▸ **EXERCISE INSTRUCTIONS**: Comb through the entries for "status" and pull out each line that holds it.

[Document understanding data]
┄┄┄┄┄┄

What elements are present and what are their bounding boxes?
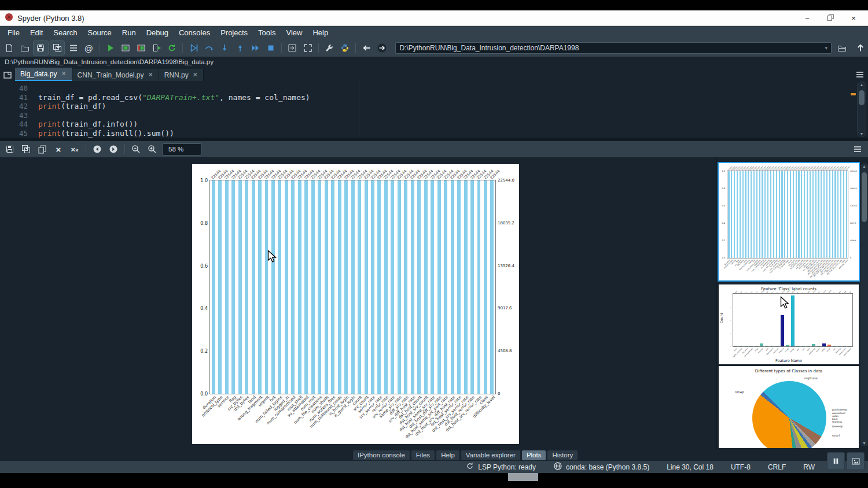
restore-button[interactable] — [826, 14, 834, 23]
thumbnails-scrollbar-thumb[interactable] — [862, 172, 867, 222]
dropdown-caret-icon[interactable]: ▾ — [825, 45, 827, 51]
plot-thumbnail-2[interactable]: Feature 'Class' label countsCountFeature… — [719, 284, 859, 364]
bar — [807, 346, 810, 346]
menu-tools[interactable]: Tools — [253, 27, 281, 38]
continue-execution-icon[interactable] — [248, 41, 263, 55]
bar-slot: 22544difficulty_level — [845, 171, 848, 258]
forward-icon[interactable] — [375, 41, 389, 55]
bar-slot: 67343normal — [790, 294, 795, 346]
thumbnails-scrollbar[interactable]: ▲ ▼ — [860, 163, 868, 446]
editor-scrollbar[interactable]: ▲ ▼ — [857, 82, 866, 137]
run-cell-advance-icon[interactable] — [134, 41, 149, 55]
find-symbols-icon[interactable]: @ — [82, 41, 96, 55]
pane-tab-plots[interactable]: Plots — [522, 450, 546, 460]
remove-plot-icon[interactable]: × — [51, 142, 66, 156]
stop-debugging-icon[interactable] — [263, 41, 278, 55]
plot-thumbnail-3[interactable]: Different types of Classes in dataneptun… — [719, 366, 859, 448]
new-file-icon[interactable] — [2, 41, 17, 55]
back-icon[interactable] — [359, 41, 374, 55]
save-all-icon[interactable] — [50, 40, 65, 56]
run-cell-icon[interactable] — [119, 41, 133, 55]
menu-consoles[interactable]: Consoles — [174, 27, 215, 38]
scroll-up-icon[interactable]: ▲ — [860, 164, 868, 168]
editor-tab-rnn.py[interactable]: RNN.py✕ — [159, 69, 204, 81]
save-plot-icon[interactable] — [2, 142, 17, 156]
pause-button[interactable] — [827, 452, 845, 470]
zoom-out-icon[interactable] — [128, 142, 144, 156]
interpreter-status[interactable]: conda: base (Python 3.8.5) — [553, 461, 649, 472]
editor-options-icon[interactable] — [852, 68, 868, 81]
picture-button[interactable] — [847, 452, 865, 470]
remove-all-plots-icon[interactable]: ×× — [67, 142, 82, 156]
pane-tab-variable-explorer[interactable]: Variable explorer — [461, 450, 520, 460]
menu-debug[interactable]: Debug — [141, 27, 174, 38]
bar — [832, 171, 833, 258]
rerun-cell-icon[interactable] — [165, 41, 179, 55]
minimize-button[interactable]: − — [803, 14, 811, 23]
editor-scrollbar-thumb[interactable] — [859, 90, 865, 105]
menu-edit[interactable]: Edit — [25, 27, 48, 38]
bar — [338, 180, 341, 394]
menu-help[interactable]: Help — [307, 27, 333, 38]
preferences-icon[interactable] — [322, 41, 337, 55]
zoom-level-input[interactable]: 58 % — [163, 143, 201, 156]
menu-view[interactable]: View — [281, 27, 307, 38]
toolbar-separator — [100, 43, 100, 53]
step-over-icon[interactable] — [202, 41, 216, 55]
lsp-status[interactable]: LSP Python: ready — [465, 461, 536, 472]
open-file-icon[interactable] — [18, 41, 32, 55]
y-tick-left: 0.4 — [200, 306, 210, 311]
scroll-down-icon[interactable]: ▼ — [860, 441, 868, 445]
save-all-plots-icon[interactable] — [19, 142, 34, 156]
menu-projects[interactable]: Projects — [215, 27, 253, 38]
run-external-console-icon[interactable] — [285, 41, 300, 55]
debug-file-icon[interactable] — [186, 41, 201, 55]
zoom-in-icon[interactable] — [145, 142, 160, 156]
save-file-icon[interactable] — [33, 40, 49, 56]
pane-tab-help[interactable]: Help — [436, 450, 459, 460]
category-label: phf — [801, 347, 805, 351]
go-to-parent-directory-icon[interactable] — [854, 41, 868, 55]
close-tab-icon[interactable]: ✕ — [148, 71, 153, 79]
run-file-icon[interactable] — [104, 41, 118, 55]
bar-slot: 11imap — [754, 294, 759, 346]
step-into-icon[interactable] — [218, 41, 232, 55]
pane-tab-files[interactable]: Files — [411, 450, 435, 460]
browse-working-directory-icon[interactable] — [835, 41, 849, 55]
menu-search[interactable]: Search — [48, 27, 82, 38]
close-tab-icon[interactable]: ✕ — [61, 70, 66, 77]
bar — [755, 346, 758, 346]
scroll-up-icon[interactable]: ▲ — [858, 83, 866, 87]
editor-tab-cnn_train_model.py[interactable]: CNN_Train_Model.py✕ — [72, 69, 159, 81]
maximize-pane-icon[interactable] — [301, 41, 315, 55]
run-selection-icon[interactable] — [149, 41, 164, 55]
close-tab-icon[interactable]: ✕ — [193, 71, 198, 79]
pane-tab-ipython-console[interactable]: IPython console — [353, 450, 410, 460]
file-encoding: UTF-8 — [731, 463, 751, 471]
working-directory-input[interactable]: D:\PythonRUN\Big_Data_Intrusion_detectio… — [395, 42, 832, 54]
menu-source[interactable]: Source — [83, 27, 117, 38]
close-button[interactable]: × — [849, 14, 858, 23]
pythonpath-manager-icon[interactable] — [338, 41, 352, 55]
menu-run[interactable]: Run — [117, 27, 141, 38]
editor-tab-big_data.py[interactable]: Big_data.py✕ — [15, 68, 72, 81]
pane-tab-history[interactable]: History — [547, 450, 578, 460]
bar — [796, 171, 797, 258]
plots-options-icon[interactable] — [849, 143, 866, 156]
step-return-icon[interactable] — [233, 41, 247, 55]
line-number: 42 — [0, 102, 38, 111]
plot-thumbnail-1[interactable]: 1.00.80.60.40.20.022544.018035.213526.49… — [719, 163, 859, 280]
code-editor[interactable]: 4041train_df = pd.read_csv("DARPATrain+.… — [0, 81, 868, 138]
code-text: print(train_df) — [38, 102, 106, 111]
bar — [775, 346, 779, 346]
scroll-down-icon[interactable]: ▼ — [858, 132, 866, 136]
menu-file[interactable]: File — [2, 27, 25, 38]
copy-plot-icon[interactable] — [35, 142, 50, 156]
file-switcher-icon[interactable] — [66, 41, 80, 55]
screen: { "window": {"title": "Spyder (Python 3.… — [0, 0, 868, 488]
previous-plot-icon[interactable] — [90, 142, 105, 156]
bar — [451, 180, 454, 394]
browse-tabs-icon[interactable] — [0, 69, 15, 81]
change-marker — [851, 93, 856, 95]
next-plot-icon[interactable] — [106, 142, 121, 156]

┄┄┄┄┄┄

▸ **TASK RESULT**:
interpreter-status[interactable]: conda: base (Python 3.8.5) — [553, 461, 649, 472]
lsp-status[interactable]: LSP Python: ready — [465, 461, 536, 472]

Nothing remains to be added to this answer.